#### EXTRACTED DATA
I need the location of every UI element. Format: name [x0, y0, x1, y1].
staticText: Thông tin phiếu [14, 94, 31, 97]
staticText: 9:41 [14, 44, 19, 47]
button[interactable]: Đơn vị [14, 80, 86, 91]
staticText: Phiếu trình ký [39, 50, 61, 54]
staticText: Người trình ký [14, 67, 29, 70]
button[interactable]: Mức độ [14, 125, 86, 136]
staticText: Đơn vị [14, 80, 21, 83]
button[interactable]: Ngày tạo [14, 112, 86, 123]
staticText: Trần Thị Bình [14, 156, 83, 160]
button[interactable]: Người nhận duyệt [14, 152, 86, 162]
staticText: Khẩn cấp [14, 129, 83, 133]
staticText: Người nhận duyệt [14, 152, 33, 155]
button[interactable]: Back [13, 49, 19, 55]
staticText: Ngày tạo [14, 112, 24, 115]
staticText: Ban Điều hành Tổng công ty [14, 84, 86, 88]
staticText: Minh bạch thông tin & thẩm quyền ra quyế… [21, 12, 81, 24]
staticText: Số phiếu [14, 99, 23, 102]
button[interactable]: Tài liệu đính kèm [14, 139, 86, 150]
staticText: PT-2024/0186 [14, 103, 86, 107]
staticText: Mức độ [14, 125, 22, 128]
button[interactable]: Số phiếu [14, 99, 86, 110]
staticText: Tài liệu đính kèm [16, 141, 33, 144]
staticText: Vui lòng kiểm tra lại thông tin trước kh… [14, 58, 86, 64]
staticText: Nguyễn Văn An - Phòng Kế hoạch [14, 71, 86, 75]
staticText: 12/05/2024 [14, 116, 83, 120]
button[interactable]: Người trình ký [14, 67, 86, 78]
########
INSTRUCTIONS FOR THE TASK
Return every entry exactly as given.

ANSWER SECTION
I need the location of every UI element. Format: name [x0, y0, x1, y1].
staticText: Thông tin phiếu [14, 94, 31, 97]
staticText: 9:41 [14, 44, 19, 47]
button[interactable]: Đơn vị [14, 80, 86, 91]
staticText: Phiếu trình ký [39, 50, 61, 54]
staticText: Người trình ký [14, 67, 29, 70]
button[interactable]: Mức độ [14, 125, 86, 136]
staticText: Đơn vị [14, 80, 21, 83]
button[interactable]: Ngày tạo [14, 112, 86, 123]
staticText: Trần Thị Bình [14, 156, 83, 160]
button[interactable]: Người nhận duyệt [14, 152, 86, 162]
staticText: Khẩn cấp [14, 129, 83, 133]
staticText: Người nhận duyệt [14, 152, 33, 155]
button[interactable]: Back [13, 49, 19, 55]
staticText: Ngày tạo [14, 112, 24, 115]
staticText: Ban Điều hành Tổng công ty [14, 84, 86, 88]
staticText: Minh bạch thông tin & thẩm quyền ra quyế… [21, 12, 81, 24]
staticText: Số phiếu [14, 99, 23, 102]
button[interactable]: Tài liệu đính kèm [14, 139, 86, 150]
staticText: PT-2024/0186 [14, 103, 86, 107]
staticText: Mức độ [14, 125, 22, 128]
button[interactable]: Số phiếu [14, 99, 86, 110]
staticText: Tài liệu đính kèm [16, 141, 33, 144]
staticText: Vui lòng kiểm tra lại thông tin trước kh… [14, 58, 86, 64]
staticText: Nguyễn Văn An - Phòng Kế hoạch [14, 71, 86, 75]
staticText: 12/05/2024 [14, 116, 83, 120]
button[interactable]: Người trình ký [14, 67, 86, 78]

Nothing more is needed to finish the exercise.